Cree’s long-standing plan to sell its Wolfspeed subsidiary to Europe’s largest semiconductor company for $850 million is in jeopardy because of objections from the U.S. government.
Shares of the Durham-based company fell 6 percent in early trading Thursday after it announced that the Committee on Foreign Investment in the United States has indicated that it is unlikely to approve the transaction “in its current form.” The committee is an inter-agency group that reviews proposed sales to foreign entities to determine their impact on national security.
Cree said it is exploring with Germany-based Infineon Technologies whether their deal can be modified in a way that would pass regulatory muster.
Consequently, “the likelihood or timing of closing the transaction is uncertain,” Cree reported in its announcement.
Wolfspeed is based in Durham and has 550 employees. Its power components are used in computer servers, uninterruptible power supplies and for solar energy. Its RF transistors and integrated circuits are used in radar and telecommunications systems.
The deal announced in July also includes a silicon carbide wafe manufacturing operation, related to the Wolfspeed business, that is based in Durham.
Cree has been planning to use the proceeds of the deal – $585 million after taxes – to accelerate the growth of its core LED lighting business. Cree makes LED light bulbs, which are sold exclusively by Home Depot, as well as indoor and outdoor LED light fixtures that other companies use in LED lights. Its LEDs illuminate mobile phones, televisions, electric signs and car dashboards.

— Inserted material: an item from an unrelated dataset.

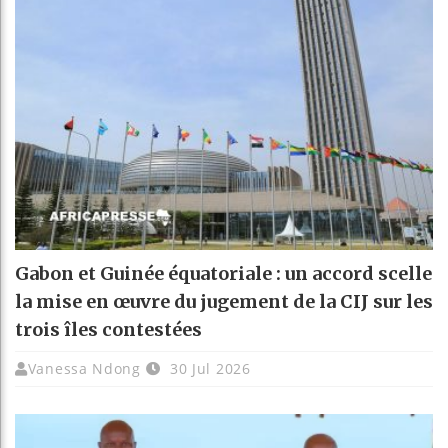
Gabon et Guinée équatoriale : un accord scelle
la mise en œuvre du jugement de la CIJ sur les
trois îles contestées
Vanessa Ndong
30 Jul 2026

JMP Securities analyst Joseph Osha downgraded his rating of Cree stock from market outperform to market perform – the equivalent of changing the rating from a buy to a hold – in light of Cree’s announcement.
Cowen & Co. analyst Jeffrey Osborne wrote in a research report that although he’s not taking a stance on whether the deal will ultimately be approved, investors who are bullish on Cree have been counting on the proceeds of the sale to be used for “badly needed” acquisitions and to accelerate the company’s stock buyback plans.
Osborne also noted that the Committee on Foreign Investment has had the LED market in its sights in recent years and has blocked two proposed sales to companies in China.
If the sale to Infineon ends up being aborted, Osborne wrote, Cree could return to its original plan of spinning off Wolfspeed into a separate publicly traded company.
Cree shares were trading at $26.37, down $1.58, Thursday morning.